- **WORK ORDER**:
If a line in the records below holds the string "vous", count it; give only the total.

- **DATA FOR THE TASK**:
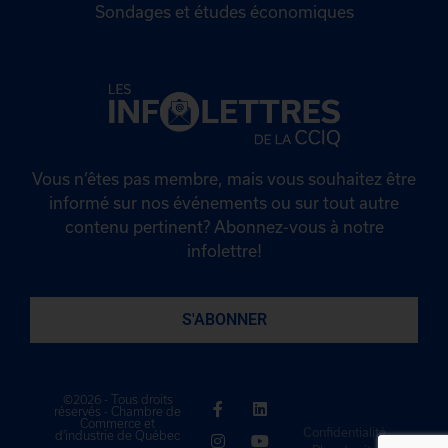
Sondages et études économiques
Vous n’êtes pas membre, mais vous souhaitez être
informé sur nos événements ou sur tout autre
contenu pertinent? Abonnez-vous à notre
infolettre!
S'ABONNER
©2026 - Tous droits
réservés - Chambre de
Commerce et
Confidentialité
d'industrie de Québec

- **WRITTEN RESPONSE**:
2